Fleet Enema Can Significantly Worsen Acute Kidney Injury
Fleet (sodium phosphate) enemas should be avoided in patients with acute kidney injury as they can cause severe hyperphosphatemia, hypocalcemia, and further deterioration of renal function.
Mechanism of Harm
Fleet enemas contain sodium phosphate, which can be absorbed systemically, particularly in patients with compromised renal function. When administered to patients with AKI:
- Phosphate absorption is increased due to impaired renal excretion
- Hyperphosphatemia develops rapidly
- Reciprocal hypocalcemia can occur, potentially leading to tetany or coma
- Calcium-phosphate precipitation in renal tubules can worsen existing kidney injury
Evidence for Harm
Case reports and clinical experience demonstrate that sodium phosphate enemas can cause serious complications in patients with renal dysfunction:
- Severe hyperphosphatemia and hypocalcemic coma have been documented in elderly patients with chronic renal failure who received Fleet enemas 1
- Both acute and chronic kidney injury patterns have been observed following sodium phosphate administration, with most patients experiencing irreversible loss of renal function 2
- Elderly patients are at particularly high risk due to decreased glomerular filtration rate, concomitant medication use, and systemic/gastrointestinal diseases 3
Risk Factors for Complications
The risk of adverse effects from Fleet enemas is higher in patients with:
- Pre-existing renal dysfunction (including AKI)
- Advanced age
- Bowel obstruction
- Small intestinal disorders
- Poor gut motility
- Dehydration
- Electrolyte imbalances
Alternative Options
For patients with AKI requiring bowel evacuation:
- Simple tap water enemas
- Normal saline enemas
- Glycerin suppositories
- Polyethylene glycol (PEG) solutions (when oral preparation is needed)

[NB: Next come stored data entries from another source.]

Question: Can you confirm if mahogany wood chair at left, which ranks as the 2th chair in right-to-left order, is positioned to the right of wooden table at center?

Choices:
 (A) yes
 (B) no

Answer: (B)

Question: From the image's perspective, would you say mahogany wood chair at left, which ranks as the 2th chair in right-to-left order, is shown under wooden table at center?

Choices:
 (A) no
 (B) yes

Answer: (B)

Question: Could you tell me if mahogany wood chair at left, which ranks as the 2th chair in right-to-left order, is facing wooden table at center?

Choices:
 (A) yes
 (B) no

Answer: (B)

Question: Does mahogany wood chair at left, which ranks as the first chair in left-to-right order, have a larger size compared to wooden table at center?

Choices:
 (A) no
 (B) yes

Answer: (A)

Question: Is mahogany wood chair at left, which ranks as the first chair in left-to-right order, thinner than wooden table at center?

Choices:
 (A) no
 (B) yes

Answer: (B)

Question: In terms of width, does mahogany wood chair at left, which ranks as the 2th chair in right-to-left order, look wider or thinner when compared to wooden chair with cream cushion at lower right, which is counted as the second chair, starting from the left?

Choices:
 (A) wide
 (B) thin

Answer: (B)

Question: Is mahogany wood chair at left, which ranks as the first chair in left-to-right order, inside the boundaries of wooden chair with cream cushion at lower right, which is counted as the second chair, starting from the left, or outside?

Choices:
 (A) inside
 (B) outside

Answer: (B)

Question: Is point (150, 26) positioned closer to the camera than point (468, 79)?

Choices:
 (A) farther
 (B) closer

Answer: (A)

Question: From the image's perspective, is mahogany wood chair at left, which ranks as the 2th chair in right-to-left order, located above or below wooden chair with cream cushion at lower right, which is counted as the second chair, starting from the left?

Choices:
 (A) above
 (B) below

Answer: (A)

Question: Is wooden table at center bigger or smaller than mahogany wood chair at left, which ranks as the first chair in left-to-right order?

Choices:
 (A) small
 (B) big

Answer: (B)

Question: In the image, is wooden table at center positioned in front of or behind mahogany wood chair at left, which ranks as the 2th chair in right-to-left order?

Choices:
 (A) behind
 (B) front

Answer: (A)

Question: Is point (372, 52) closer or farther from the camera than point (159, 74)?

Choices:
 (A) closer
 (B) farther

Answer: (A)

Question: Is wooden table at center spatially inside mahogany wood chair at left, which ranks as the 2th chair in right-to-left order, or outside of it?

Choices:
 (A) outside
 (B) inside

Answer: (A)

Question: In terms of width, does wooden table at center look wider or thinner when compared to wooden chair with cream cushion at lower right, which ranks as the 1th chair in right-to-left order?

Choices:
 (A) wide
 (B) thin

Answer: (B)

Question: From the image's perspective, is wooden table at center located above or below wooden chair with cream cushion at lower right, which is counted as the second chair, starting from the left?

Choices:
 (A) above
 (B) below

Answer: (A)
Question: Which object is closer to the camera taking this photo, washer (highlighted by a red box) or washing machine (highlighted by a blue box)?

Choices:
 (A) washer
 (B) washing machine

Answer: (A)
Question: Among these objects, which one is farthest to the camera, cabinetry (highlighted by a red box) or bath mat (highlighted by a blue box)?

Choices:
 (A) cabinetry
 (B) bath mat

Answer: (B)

Management of Patients Exposed to Fleet Enemas with AKI
If a patient with AKI has already received a Fleet enema:
- Monitor serum phosphate, calcium, and renal function closely
- Treat hyperphosphatemia if present
- Administer calcium if symptomatic hypocalcemia develops
- Ensure adequate hydration (if not contraindicated by volume status)

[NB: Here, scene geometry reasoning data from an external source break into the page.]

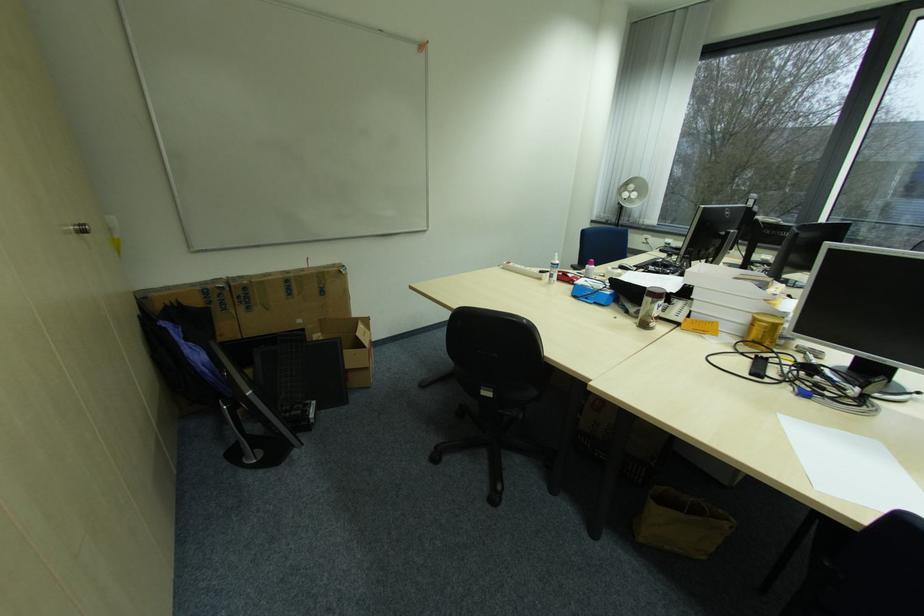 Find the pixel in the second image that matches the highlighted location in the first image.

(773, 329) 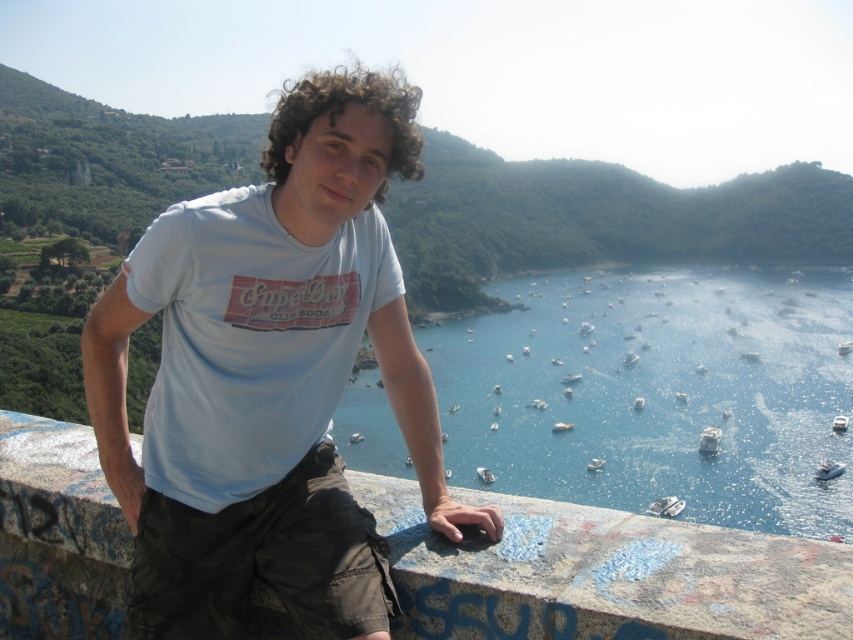 You are a drone operator trying to capture the best aerial shot of the coastal scene. You have two points marked on your map, point 1 at coordinates point (352, 500) and point 2 at coordinates point (677, 502). Which point should you choose to get a closer perspective for your drone camera?

Point (352, 500) is closer to the viewer than point (677, 502), so you should choose point (352, 500) to get a closer perspective for your drone camera.

You are planning to jump from the granite ledge at center into the blue water at center. Considering the width of the ledge and the water, is there enough space for you to safely land in the water?

The blue water at center might be wider than granite ledge at center, so there is a possibility that the water is wide enough to safely land in, but the exact width difference is uncertain. Proceed with caution.

You are a photographer trying to capture the entire scene in one shot. Given that your camera can only focus on one object at a time, which object between the blue water at center and the granite ledge at center should you choose to ensure the larger object is in focus?

The blue water at center is bigger than the granite ledge at center, so you should focus on the blue water at center to ensure the larger object is in focus. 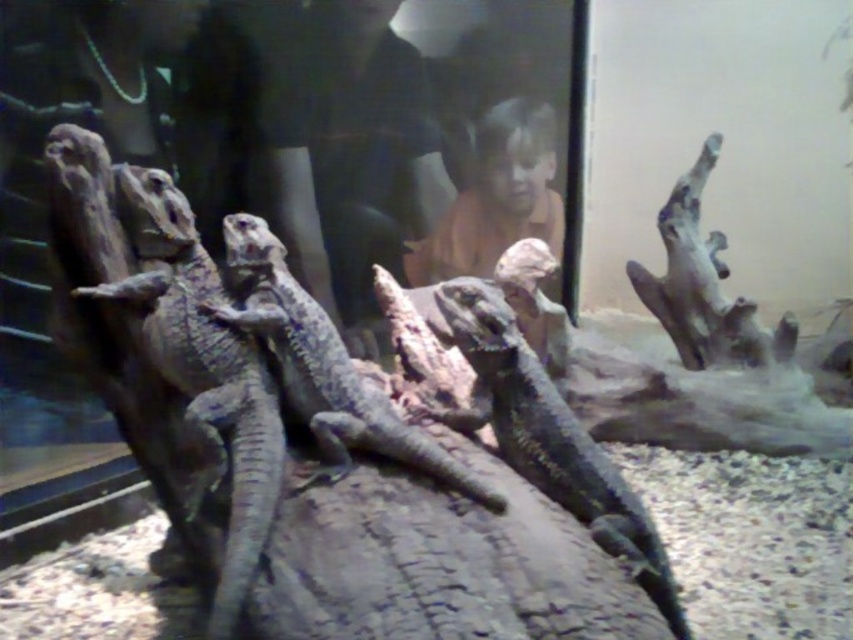 Locate an element on the screen. scaly gray lizard at left is located at coordinates (202, 372).

Which of these two, scaly gray lizard at left or scaly gray lizard at center, stands shorter?

Standing shorter between the two is scaly gray lizard at center.

Does point (192, 488) come farther from viewer compared to point (337, 333)?

No, it is not.

Find the location of a particular element. scaly gray lizard at left is located at coordinates (202, 372).

Does shiny black lizard at center have a lesser height compared to scaly gray lizard at center?

In fact, shiny black lizard at center may be taller than scaly gray lizard at center.

This screenshot has height=640, width=853. What do you see at coordinates (554, 438) in the screenshot?
I see `shiny black lizard at center` at bounding box center [554, 438].

Locate an element on the screen. shiny black lizard at center is located at coordinates (554, 438).

Which is in front, point (227, 432) or point (495, 419)?

Point (227, 432)

Locate an element on the screen. The image size is (853, 640). scaly gray lizard at left is located at coordinates (202, 372).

- Consider renal replacement therapy if severe electrolyte abnormalities develop
Nephrotoxic Medication Management in AKI
The ADQI consensus recommends avoiding nephrotoxic medications whenever possible in patients with AKI 4. This principle applies to Fleet enemas, which should be considered potentially nephrotoxic in the setting of kidney injury.
Conclusion
While one large database study suggested no increased risk of AKI with oral sodium phosphate preparations for colonoscopy in the general population 5, this finding cannot be extrapolated to patients who already have AKI. The preponderance of evidence and clinical guidelines support avoiding Fleet enemas in patients with acute kidney injury due to the risk of worsening renal function and potentially life-threatening electrolyte abnormalities.